2. Guerillismo refers to the generalisation of guerilla tactics into a political strategy.
3. Punto Final issue 539, March 14 – 28, 2003.
A New Era of Latin American Rebellion and Revolution
Chavez concentrated on two fronts when first elected President – democratisation of the country and the construction of an international force that could support the Bolivarian revolution. Aware of the negative international relationship of forces, the Chavez government sought to give impetus to the process of South American and Caribbean integration and has tried to build an alliance against the ALCA, promoting the idea of an ALBA (Alianza Bolivariana para las Americas).1 The government also privileged relations with OPEC countries, developed closer links within all the Third World international forums such as the Group of 15 and the Group of 77 and built economic links with countries such as China, India and Russia. The political intent of these links and alliances is obvious - Venezuela stands side by side with Cuba’s revolutionary foreign policy.
Each day the peoples of Latin America and the Caribbean will be increasingly convinced that there is no other road but revolution. For us there is no other road but revolution. [Chavez]2
One of the greatest strengths of the revolution unfolding in Venezuela is that it is not isolated but part of a continental rebellion, one that compares to both the wave of radicalisation of the 1930s and that of the 1960s-70s. Neoliberalism in Latin America is in crisis. This is not so much an economic crisis but a political-ideological crisis. The market recipes of neoliberalism persist but they no longer enjoy the support of any significant sections of the population. The economic restructuring of neoliberalism has undermined the social base of the bourgeois states of Latin America, consolidated by the 1970s dictatorships and over decades of national development. This crisis of the ability of the ruling classes to rule involves a growing crisis of the state. In this context, struggles throughout the continent are taking not only defensive forms but in many cases offensive forms and the left is beginning to reconstruct.

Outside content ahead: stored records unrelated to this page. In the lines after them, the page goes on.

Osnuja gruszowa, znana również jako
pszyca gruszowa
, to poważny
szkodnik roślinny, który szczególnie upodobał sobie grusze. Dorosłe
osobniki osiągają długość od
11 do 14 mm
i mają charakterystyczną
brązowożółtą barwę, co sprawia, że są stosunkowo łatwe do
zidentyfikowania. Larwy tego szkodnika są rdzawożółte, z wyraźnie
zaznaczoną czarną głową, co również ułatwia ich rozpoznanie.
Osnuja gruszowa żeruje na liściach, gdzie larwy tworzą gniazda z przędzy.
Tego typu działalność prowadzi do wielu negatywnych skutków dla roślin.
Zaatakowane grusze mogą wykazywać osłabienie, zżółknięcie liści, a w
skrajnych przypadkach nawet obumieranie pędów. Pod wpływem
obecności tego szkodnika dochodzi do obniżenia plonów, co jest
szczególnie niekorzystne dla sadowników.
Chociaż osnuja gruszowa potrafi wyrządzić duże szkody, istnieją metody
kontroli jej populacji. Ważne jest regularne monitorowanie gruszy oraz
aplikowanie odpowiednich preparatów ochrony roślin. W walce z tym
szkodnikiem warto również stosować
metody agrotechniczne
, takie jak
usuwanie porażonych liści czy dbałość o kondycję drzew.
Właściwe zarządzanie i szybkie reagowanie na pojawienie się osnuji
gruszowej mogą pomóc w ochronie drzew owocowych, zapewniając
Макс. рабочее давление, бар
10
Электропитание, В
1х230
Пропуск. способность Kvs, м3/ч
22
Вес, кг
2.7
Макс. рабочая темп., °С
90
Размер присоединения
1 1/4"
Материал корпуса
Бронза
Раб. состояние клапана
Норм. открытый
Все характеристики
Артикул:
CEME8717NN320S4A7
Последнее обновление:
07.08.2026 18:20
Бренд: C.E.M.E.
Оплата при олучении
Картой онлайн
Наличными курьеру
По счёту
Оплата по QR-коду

The economic decline that now characterises the neoliberal model on the continent underpins this crisis. Between 1990 and 2002 multinational companies acquired some 4000 banks, telecommunications, transport, petrol and mining interests in Latin America.3 In many respects they have sucked the life out of the economies. Capital flows are increasingly speculative, many of the privatised firms are beginning to show signs of profit exhaustion, imports have smothered local production and the massively increased concentration of income has destroyed internal markets. In a place like Argentina, which had a strong internal market and relatively skilled labour force, the effects have been devastating – Argentinian professors and other professionals are now seen cleaning homes in the rich suburbs of Santiago Chile. In the poorer economies like Ecuador and Bolivia, the neoliberal reforms have destroyed what partial social nets previously existed – with life threatening consequences for the poor majorities.

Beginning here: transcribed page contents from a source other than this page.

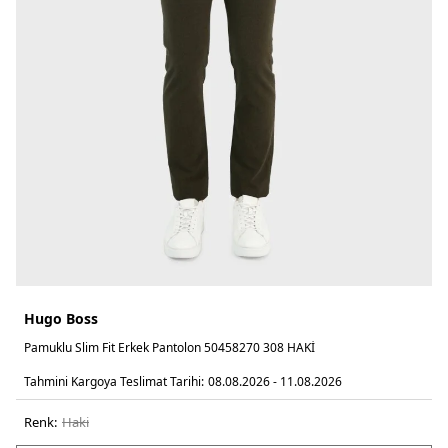
Hugo Boss
Pamuklu Slim Fit Erkek Pantolon 50458270 308 HAKİ
Tahmini Kargoya Teslimat Tarihi:
08.08.2026 - 11.08.2026
Renk:
haki̇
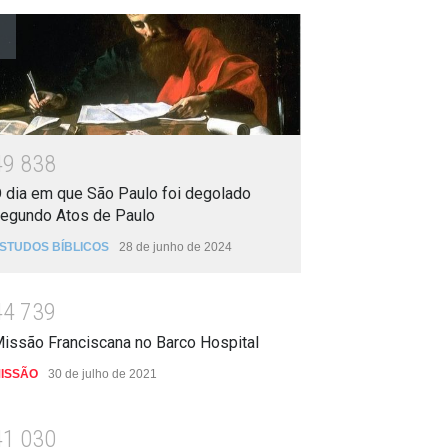
4
9
8
3
8
 dia em que São Paulo foi degolado
egundo Atos de Paulo
STUDOS BÍBLICOS
28 de junho de 2024
4
4
7
3
9
issão Franciscana no Barco Hospital
ISSÃO
30 de julho de 2021
4
1
0
3
0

The consequence is the political exhaustion of the neoliberal model. The ruling class’ alliances and political parties are being torn apart. The middle classes that previously provided the glue for bourgeois consensus are threatened with proletarianisation and increasingly unlikely to continue to support the old bourgeois parties. In this context it is also more difficult for the ruling classes to mediate their own divisions. Alongside this crisis of bourgeois politics there is a growing coordination of mass opposition. While 5 years ago popular struggle tended to be localised and atomised, today it is increasingly part of cross-sectoral and cross-city, regional and nationwide struggles against neoliberal measures. A campaign against privatisation of water or a labour struggle can easily spill over into a national political movement.
Three trends are emerging in this new period of crisis and intensified struggle. In some cases the bourgeois has the option of “Third Way” governments. Where the mass movement has suffered some defeats or is somehow in pause and the ruling class has no traditional parties of its own that can cohere sufficient social support – like Brazil, Chile, Uruguay – the ruling class is opting to support social-democratic parties who have managed to tie significant sections of the working class into the neoliberal agenda. This is the case with the Brazilian PT government, it’s the way the Chilean ruling class has maintained peace with the support of the Partido Popular-Partido Socialista and it’s the road Uruguay will likely take, with the possible election of the Frente Amplio.
The second political trend is the increasing militarisation of bourgeois rule. Where there is a landscape of generalised opposition as with Colombia or even where the threat exists, like in Argentina, Paraguay and Peru, the ruling class is already beginning to test the possibility of using the military to restore what “order” their political system has failed to maintain.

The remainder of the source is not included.